Offensive and defensive grit carry the White Sox in a narrow win

Characterizing the White Sox as gritty would’ve been a hilarious misnomer last year, but it was the name of today’s game. After being dealt a spoonful of their own medicine and accepting a rain-induced loss last night, the Good Guys displayed more tenacity in all nine innings of their 2-1 win over the Blue Jays than they have all season to snap the AL East leader’s 10-game steamroll.

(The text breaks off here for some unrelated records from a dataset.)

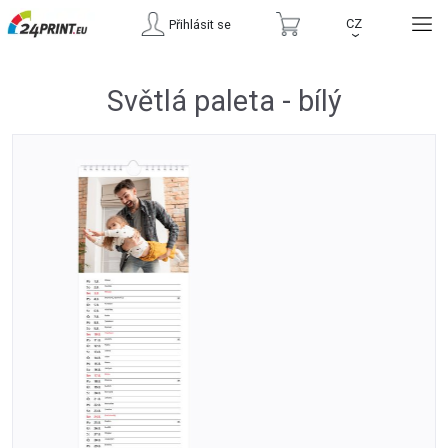
CZ
Přihlásit se
›
Světlá paleta - bílý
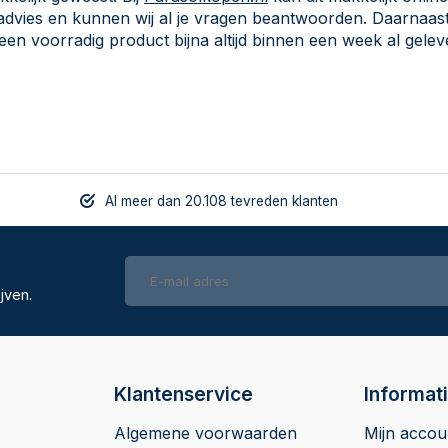
g advies en kunnen wij al je vragen beantwoorden. Daarnaas
een voorradig product bijna altijd binnen een week al geleve
Al meer dan 20.108 tevreden klanten
jven.
Klantenservice
Informat
Algemene voorwaarden
Mijn accou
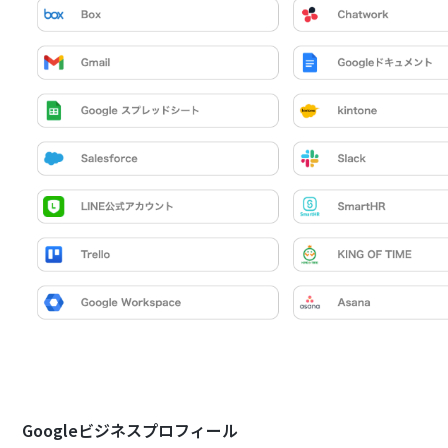
Googleビジネスプロフィール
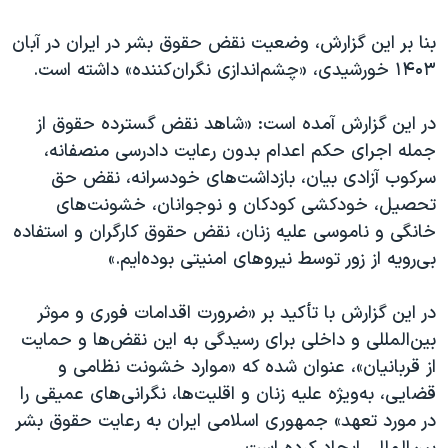
اسرائیل در جنگ
بنا بر این گزارش، وضعیت نقض حقوق بشر در ایران در آبان
نرگس محمدی برنده جایزه نوبل صلح
۱۴۰۳ خورشیدی، «چشم‌اندازی نگران‌کننده» داشته است.
همایش محافظه‌کاران آمریکا «سی‌پک»
صفحه‌های ویژه
در این گزارش آمده است: «شاهد نقض گسترده حقوق از
جمله اجرای حکم اعدام بدون رعایت دادرسی منصفانه،
سفر پرزیدنت ترامپ به چین
سرکوب آزادی بیان، بازداشت‌های خودسرانه، نقض حق
تحصیل، خودکشی کودکان و نوجوانان، خشونت‌های
خانگی و ناموسی علیه زنان، نقض حقوق کارگران و استفاده
بی‌رویه از زور توسط نیروهای امنیتی بوده‌ایم.»
در این گزارش با تأکید بر «ضرورت اقدامات فوری و موثر
بین‌المللی و داخلی برای رسیدگی به این نقض‌ها و حمایت
از قربانیان»، عنوان شده که «موارد خشونت نظامی و
قضایی، به‌ویژه علیه زنان و اقلیت‌ها، نگرانی‌های عمیقی را
در مورد تعهد» جمهوری اسلامی ایران به رعایت حقوق بشر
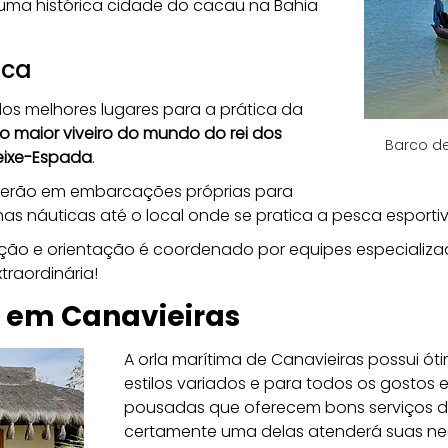
ma histórica cidade do cacau na Bahia 
ica
s melhores lugares para a prática da 
o maior viveiro do mundo do rei dos 
Barco de
Peixe-Espada
.
verão em embarcações próprias para 
as náuticas até o local onde se pratica a pesca esportiv
ção e orientação é coordenado por equipes especializ
raordinária!
 em Canavieiras
A orla marítima de Canavieiras possui 
estilos variados e para todos os gostos 
pousadas que oferecem bons serviços de
certamente uma delas atenderá suas ne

Adrian Houser best embodied this steely mentality in his earnest start. Expectations for Houser have grown after his last two, seven- and eight-inning, quality starts against the Giants and Rockies made such a statement. The Blue Jays put Houser to work early, recording four of their nine hits, scoring their only run off Tyler Heineman’s strong bunt down the first-base line, and pushing his pitch count to 35 before the third inning. Although Houser came up empty when trying to get Heineman out on his bunt, it didn’t burn the team.

He went on to pitch five fairly clean innings after that and seven total, earning his fifth win after surrendering nine hits, a run, and two walks in seven frames. Houser’s ERA and WHIP now comfortably sit at 1.56 and 1.13 entering the All-Star break — hello, sell-high trade candidate!

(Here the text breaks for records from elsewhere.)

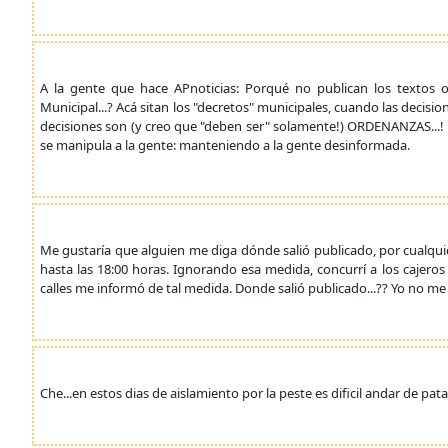
A la gente que hace APnoticias: Porqué no publican los textos 
Municipal...? Acá sitan los "decretos" municipales, cuando las deci
decisiones son (y creo que "deben ser" solamente!) ORDENANZAS...! Ci
se manipula a la gente: manteniendo a la gente desinformada.
Me gustaría que alguien me diga dónde salió publicado, por cualq
hasta las 18:00 horas. Ignorando esa medida, concurrí a los cajeros
calles me informó de tal medida. Donde salió publicado...?? Yo no me e
Che...en estos dias de aislamiento por la peste es dificil andar de pata 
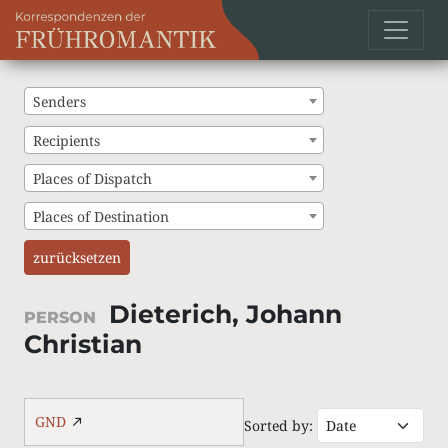
Senders
Recipients
Places of Dispatch
Places of Destination
zurücksetzen
Dieterich, Johann
PERSON
Christian
GND
Sorted by:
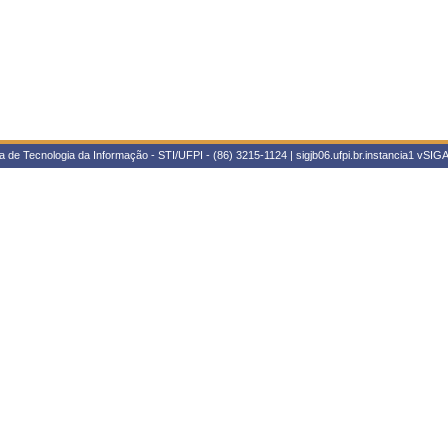
 de Tecnologia da Informação - STI/UFPI - (86) 3215-1124 | sigjb06.ufpi.br.instancia1
vSIGA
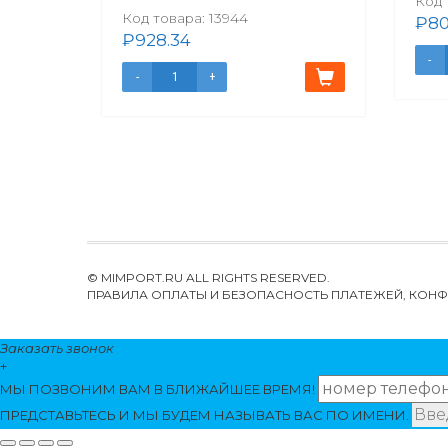
Код 
Код товара:
13944
₽
80
₽
928.34
© MIMPORT.RU ALL RIGHTS RESERVED.
ПРАВИЛА ОПЛАТЫ И БЕЗОПАСНОСТЬ ПЛАТЕЖЕЙ, КО
Заказать звонок
+
МЫ ПОЗВОНИМ
ВАМ
В БЛИЖАЙШЕЕ ВРЕМЯ!
ПРЕДСТАВЬТЕСЬ И МЫ БУДЕМ НАЗЫВАТЬ ВАС ПО ИМЕНИ.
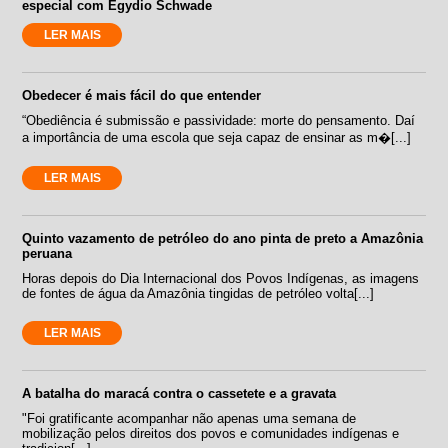
especial com Egydio Schwade
LER MAIS
Obedecer é mais fácil do que entender
“Obediência é submissão e passividade: morte do pensamento. Daí
a importância de uma escola que seja capaz de ensinar as m�[...]
LER MAIS
Quinto vazamento de petróleo do ano pinta de preto a Amazônia
peruana
Horas depois do Dia Internacional dos Povos Indígenas, as imagens
de fontes de água da Amazônia tingidas de petróleo volta[...]
LER MAIS
A batalha do maracá contra o cassetete e a gravata
"Foi gratificante acompanhar não apenas uma semana de
mobilização pelos direitos dos povos e comunidades indígenas e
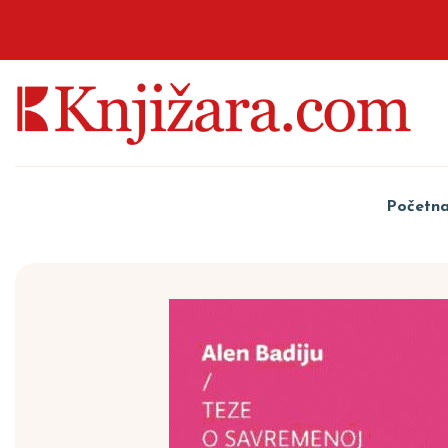
Početn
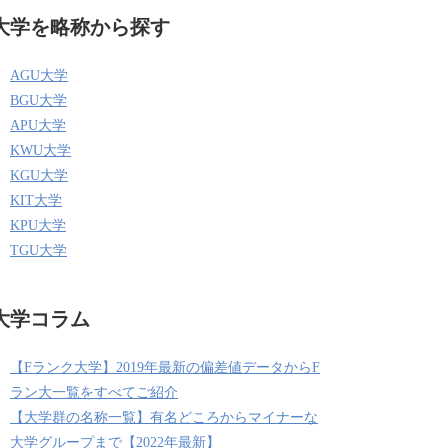
大学を略称から探す
AGU大学
BGU大学
APU大学
KWU大学
KGU大学
KIT大学
KPU大学
TGU大学
大学コラム
【Fランク大学】2019年最新の偏差値データからF
ラン大一覧をすべてご紹介
【大学群の名称一覧】有名どころからマイナーな
大学グループまで【2022年最新】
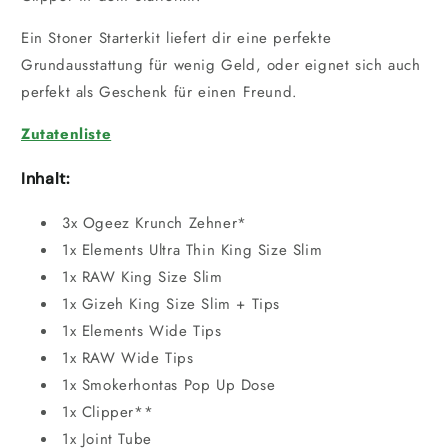
Ein Stoner Starterkit liefert dir eine perfekte
Grundausstattung für wenig Geld, oder eignet sich auch
perfekt als Geschenk für einen Freund.
Zutatenliste
Inhalt:
3x Ogeez Krunch Zehner*
1x Elements Ultra Thin King Size Slim
1x RAW King Size Slim
1x Gizeh King Size Slim + Tips
1x Elements Wide Tips
1x RAW Wide Tips
1x Smokerhontas Pop Up Dose
1x Clipper**
1x Joint Tube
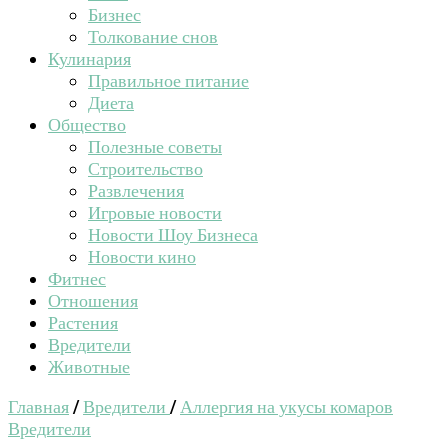
Бизнес
Толкование снов
Кулинария
Правильное питание
Диета
Общество
Полезные советы
Строительство
Развлечения
Игровые новости
Новости Шоу Бизнеса
Новости кино
Фитнес
Отношения
Растения
Вредители
Животные
Главная
/
Вредители
/
Аллергия на укусы комаров
Вредители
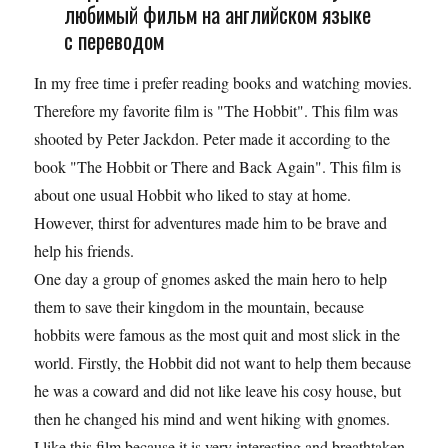
любимый фильм на английском языке
с переводом
In my free time i prefer reading books and watching movies.
Therefore my favorite film is "The Hobbit". This film was
shooted by Peter Jackdon. Peter made it according to the
book "The Hobbit or There and Back Again". This film is
about one usual Hobbit who liked to stay at home.
However, thirst for adventures made him to be brave and
help his friends.
One day a group of gnomes asked the main hero to help
them to save their kingdom in the mountain, because
hobbits were famous as the most quit and most slick in the
world. Firstly, the Hobbit did not want to help them because
he was a coward and did not like leave his cosy house, but
then he changed his mind and went hiking with gnomes.
I like this film because it is very interesting and breathtaken.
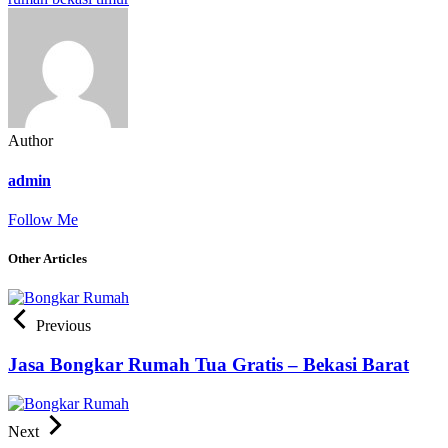
Author
admin
Follow Me
Other Articles
Previous
Jasa Bongkar Rumah Tua Gratis – Bekasi Barat
Next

The rest of the defense did its part, albeit sloppy on several occasions. The infield turned three double plays, including a brilliant double play by Tim Elko in the second to hold Toronto at one run:


The defense also somehow minimized damage despite a comedy of mistakes that unfolded in the third inning: With one out and Bo Bichette on first, Vladimir Guerrero Jr.’s pop-up should’ve been a routine fly out by Miguel Vargas. Instead, the ball fell right in front of the puzzled third baseman and even more confused Houser, who assumed Vargas was securing the second out. Vargas at least recovered in time to force Bo Bichette out at second. But the clown show didn’t stop there.

Facing Addison Barger, Houser committed the Sox’s second comedic mistake with a pickoff attempt that got past Tim Elko at first, advancing Guerrero to second on the error. Chase Meidroth made a routine cut-off throw to Colson Montgomery, but Montgomery’s lackadaisical fielding extended the sequence that resembled much of 2024’s D. Instead of getting punished by their foolish mistakes, though, the Sox got bailed out by Guerrero, who made a play for third when he should’ve settled for second, ending the inning in true Chicago fashion — with plenty of dismay and eye-rolling.

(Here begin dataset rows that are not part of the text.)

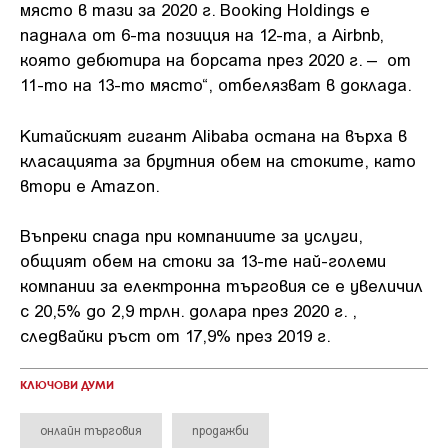
място в тази за 2020 г. Booking Holdings е
паднала от 6-та позиция на 12-та, а Airbnb,
която дебютира на борсата през 2020 г. – от
11-то на 13-то място“, отбелязват в доклада.
Китайският гигант Alibaba остана на върха в
класацията за брутния обем на стоките, като
втори е Amazon.
Въпреки спада при компаниите за услуги,
общият обем на стоки за 13-те най-големи
компании за електронна търговия се е увеличил
с 20,5% до 2,9 трлн. долара през 2020 г. ,
следвайки ръст от 17,9% през 2019 г.
КЛЮЧОВИ ДУМИ
онлайн търговия
продажби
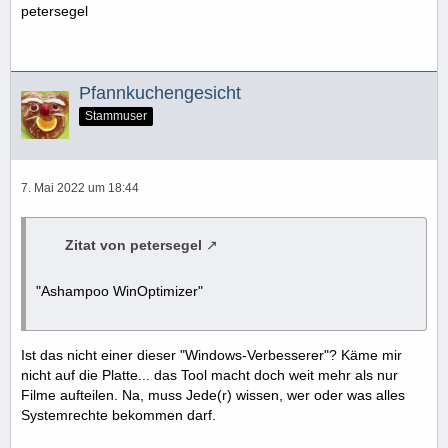
petersegel
Pfannkuchengesicht
Stammuser
7. Mai 2022 um 18:44
Zitat von petersegel
"Ashampoo WinOptimizer"
Ist das nicht einer dieser "Windows-Verbesserer"? Käme mir
nicht auf die Platte... das Tool macht doch weit mehr als nur
Filme aufteilen. Na, muss Jede(r) wissen, wer oder was alles
Systemrechte bekommen darf.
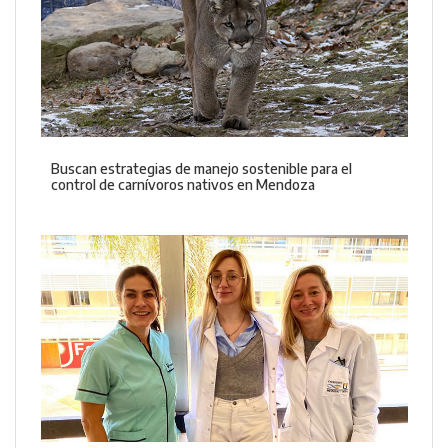
Buscan estrategias de manejo sostenible para el
control de carnívoros nativos en Mendoza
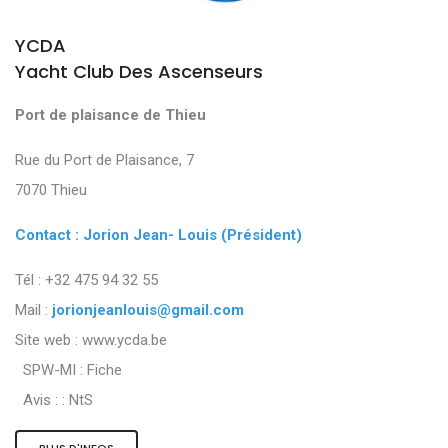
YCDA
Yacht Club Des Ascenseurs
Port de plaisance de Thieu
Rue du Port de Plaisance, 7
7070 Thieu
Contact : Jorion Jean- Louis (Président)
Tél : +32 475 94 32 55
Mail :
jorionjeanlouis@gmail.com
Site web : www.ycda.be
SPW-MI :
Fiche
Avis : :
NtS
PLUS D'INFOS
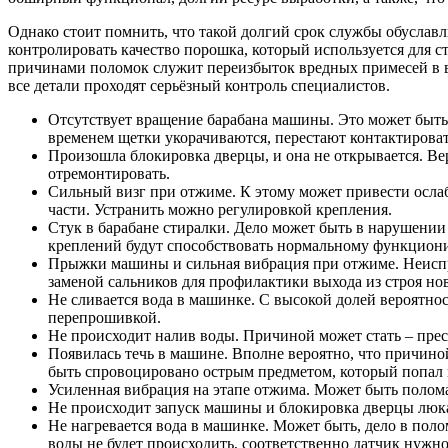
Однако стоит помнить, что такой долгий срок службы обуслав
контролировать качество порошка, который используется для ст
причинами поломок служит переизбыток вредных примесей в вод
все детали проходят серьёзный контроль специалистов.
Отсутствует вращение барабана машины. Это может быть 
временем щетки укорачиваются, перестают контактироват
Произошла блокировка дверцы, и она не открывается. Ве
отремонтировать.
Сильный визг при отжиме. К этому может привести ослабл
части. Устранить можно регулировкой крепления.
Стук в барабане стиралки. Дело может быть в нарушении 
креплений будут способствовать нормальному функцио
Прыжки машины и сильная вибрация при отжиме. Неиспра
заменой сальников для профилактики выхода из строя но
Не сливается вода в машинке. С высокой долей вероятно
перепрошивкой.
Не происходит налив воды. Причиной может стать – прес
Появилась течь в машине. Вполне вероятно, что причино
быть спровоцировано острым предметом, который попал в
Усиленная вибрация на этапе отжима. Может быть полома
Не происходит запуск машины и блокировка дверцы люка
Не нагревается вода в машинке. Может быть, дело в полом
воды не будет происходить, соответственно датчик нужно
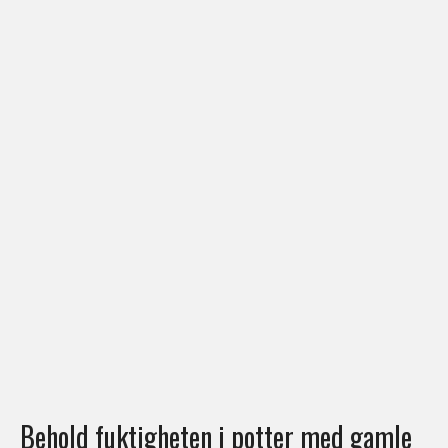
Behold fuktigheten i potter med gamle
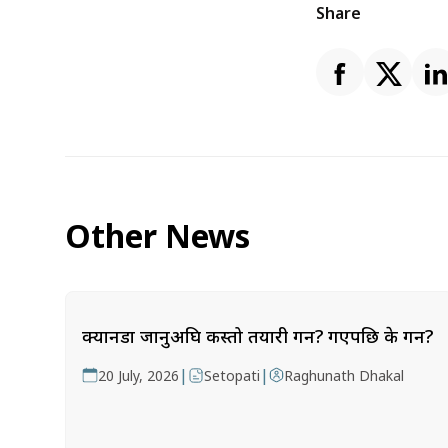
Share
Other News
क्यानडा जानुअघि कस्तो तयारी गर्ने? गएपछि के गर्ने?
|
|
20 July, 2026
Setopati
Raghunath Dhakal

Offensively, the Sox scrapped by on six hits. Edgar Quero made the lineup look good, securing two of the six hits and playing a part in both runs scored. His RBI double in the fourth plated Austin Slater, knotting the game at one apiece. Two batters later, he scored the go-ahead run on Lenyn Sosa’s RBI single. Beyond Quero, though, the box score is troublesome. The lineup accumulated 12 strikeouts, including Elko narrowly escaping a golden sombrero, leaving seven on base and going 1-for-9 with runners in scoring position.

Even with a 10-minute rain delay, determination and a stroke of luck graced the Sox, allowing them to evade another sweep. Even Jordan Leasure, who makes me groan and gnash my teeth as he takes the mound in close games, ponied up and secured his second save with a quiet ninth.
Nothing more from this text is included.